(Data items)
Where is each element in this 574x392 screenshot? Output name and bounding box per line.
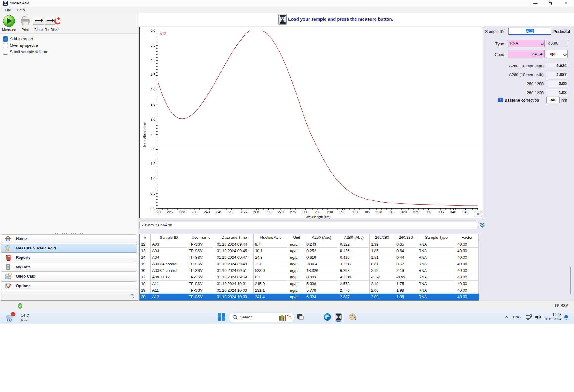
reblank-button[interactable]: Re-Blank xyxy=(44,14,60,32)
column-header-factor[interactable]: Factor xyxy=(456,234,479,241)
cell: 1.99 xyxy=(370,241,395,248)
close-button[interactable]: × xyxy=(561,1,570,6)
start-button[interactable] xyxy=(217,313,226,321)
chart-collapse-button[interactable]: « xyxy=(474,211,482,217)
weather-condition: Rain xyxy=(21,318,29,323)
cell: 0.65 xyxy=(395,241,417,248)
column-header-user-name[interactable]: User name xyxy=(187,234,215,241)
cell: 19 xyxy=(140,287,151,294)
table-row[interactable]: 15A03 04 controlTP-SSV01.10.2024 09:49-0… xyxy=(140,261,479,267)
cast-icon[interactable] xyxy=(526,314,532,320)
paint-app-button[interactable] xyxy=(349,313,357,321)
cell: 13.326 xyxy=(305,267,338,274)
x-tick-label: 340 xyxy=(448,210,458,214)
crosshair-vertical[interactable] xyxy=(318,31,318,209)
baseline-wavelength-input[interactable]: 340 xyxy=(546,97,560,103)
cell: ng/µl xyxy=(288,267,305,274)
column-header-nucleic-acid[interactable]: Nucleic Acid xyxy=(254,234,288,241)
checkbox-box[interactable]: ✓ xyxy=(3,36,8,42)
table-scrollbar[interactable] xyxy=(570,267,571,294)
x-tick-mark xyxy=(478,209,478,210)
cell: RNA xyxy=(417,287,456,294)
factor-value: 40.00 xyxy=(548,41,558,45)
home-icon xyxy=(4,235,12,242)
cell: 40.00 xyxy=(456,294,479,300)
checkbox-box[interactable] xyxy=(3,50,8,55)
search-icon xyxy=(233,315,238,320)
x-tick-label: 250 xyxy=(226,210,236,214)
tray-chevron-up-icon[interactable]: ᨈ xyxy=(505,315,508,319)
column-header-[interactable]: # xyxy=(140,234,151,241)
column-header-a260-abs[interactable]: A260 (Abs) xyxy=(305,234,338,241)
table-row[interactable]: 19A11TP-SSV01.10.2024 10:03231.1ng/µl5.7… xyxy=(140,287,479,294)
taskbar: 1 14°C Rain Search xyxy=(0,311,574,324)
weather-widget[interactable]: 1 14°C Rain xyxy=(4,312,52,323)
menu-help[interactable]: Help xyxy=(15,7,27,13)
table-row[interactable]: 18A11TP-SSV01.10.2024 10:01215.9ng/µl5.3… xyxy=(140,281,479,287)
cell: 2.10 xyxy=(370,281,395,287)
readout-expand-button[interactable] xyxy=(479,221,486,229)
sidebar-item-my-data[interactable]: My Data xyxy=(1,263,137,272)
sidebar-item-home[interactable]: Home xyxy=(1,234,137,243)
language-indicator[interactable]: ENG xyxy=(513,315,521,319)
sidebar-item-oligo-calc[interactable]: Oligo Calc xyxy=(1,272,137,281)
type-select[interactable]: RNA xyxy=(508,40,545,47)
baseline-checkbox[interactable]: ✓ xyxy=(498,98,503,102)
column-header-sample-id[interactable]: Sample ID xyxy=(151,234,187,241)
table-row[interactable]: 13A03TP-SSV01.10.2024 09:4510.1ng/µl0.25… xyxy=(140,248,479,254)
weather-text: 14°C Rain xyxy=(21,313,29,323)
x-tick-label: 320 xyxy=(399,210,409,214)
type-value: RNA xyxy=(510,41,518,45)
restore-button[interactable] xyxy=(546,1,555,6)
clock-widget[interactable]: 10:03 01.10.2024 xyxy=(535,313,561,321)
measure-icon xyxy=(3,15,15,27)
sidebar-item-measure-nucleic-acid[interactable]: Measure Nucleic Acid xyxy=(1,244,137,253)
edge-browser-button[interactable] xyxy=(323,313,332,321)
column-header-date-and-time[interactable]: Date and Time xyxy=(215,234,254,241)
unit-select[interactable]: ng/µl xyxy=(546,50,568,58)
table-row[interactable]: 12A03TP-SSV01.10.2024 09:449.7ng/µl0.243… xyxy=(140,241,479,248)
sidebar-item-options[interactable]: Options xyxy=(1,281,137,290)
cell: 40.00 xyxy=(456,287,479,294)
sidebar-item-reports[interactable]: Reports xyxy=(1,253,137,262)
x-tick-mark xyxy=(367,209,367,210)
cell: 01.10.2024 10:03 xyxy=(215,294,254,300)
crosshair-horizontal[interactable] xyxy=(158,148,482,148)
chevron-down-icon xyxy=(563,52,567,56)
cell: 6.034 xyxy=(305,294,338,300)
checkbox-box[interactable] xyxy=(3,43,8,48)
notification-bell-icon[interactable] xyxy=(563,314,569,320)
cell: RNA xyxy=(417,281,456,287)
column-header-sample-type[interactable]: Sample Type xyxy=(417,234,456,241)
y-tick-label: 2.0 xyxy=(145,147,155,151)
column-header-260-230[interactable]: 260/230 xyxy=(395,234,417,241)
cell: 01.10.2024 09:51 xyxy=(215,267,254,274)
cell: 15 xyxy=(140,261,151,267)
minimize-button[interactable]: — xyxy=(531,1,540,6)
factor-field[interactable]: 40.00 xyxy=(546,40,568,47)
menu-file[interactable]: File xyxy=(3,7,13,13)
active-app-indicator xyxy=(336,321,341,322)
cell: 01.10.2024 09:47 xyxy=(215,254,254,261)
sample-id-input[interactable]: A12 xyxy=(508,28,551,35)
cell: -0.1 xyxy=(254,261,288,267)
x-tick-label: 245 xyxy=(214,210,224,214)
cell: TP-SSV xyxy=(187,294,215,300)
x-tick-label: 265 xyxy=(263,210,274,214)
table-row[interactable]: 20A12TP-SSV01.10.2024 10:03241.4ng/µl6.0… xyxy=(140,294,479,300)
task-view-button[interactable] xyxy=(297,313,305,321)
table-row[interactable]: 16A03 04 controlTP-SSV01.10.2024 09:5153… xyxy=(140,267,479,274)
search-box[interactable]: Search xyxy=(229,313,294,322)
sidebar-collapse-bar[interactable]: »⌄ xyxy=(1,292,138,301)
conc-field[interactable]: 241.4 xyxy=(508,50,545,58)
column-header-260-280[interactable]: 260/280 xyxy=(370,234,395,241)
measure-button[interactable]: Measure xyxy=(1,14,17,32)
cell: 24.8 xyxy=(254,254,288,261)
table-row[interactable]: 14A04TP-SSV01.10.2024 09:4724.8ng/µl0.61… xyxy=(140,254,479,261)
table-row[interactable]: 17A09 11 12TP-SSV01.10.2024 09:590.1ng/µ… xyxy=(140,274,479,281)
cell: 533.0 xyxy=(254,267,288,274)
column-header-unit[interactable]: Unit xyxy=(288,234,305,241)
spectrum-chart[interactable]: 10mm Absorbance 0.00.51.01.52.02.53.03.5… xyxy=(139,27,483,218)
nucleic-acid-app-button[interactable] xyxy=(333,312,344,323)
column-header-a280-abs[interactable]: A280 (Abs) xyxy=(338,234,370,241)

BRIEF: Of the lines above, show those in which "input" appears.

ANSWER SPACE:
baseline-wavelength-input[interactable]: 340 xyxy=(546,97,560,103)
sample-id-input[interactable]: A12 xyxy=(508,28,551,35)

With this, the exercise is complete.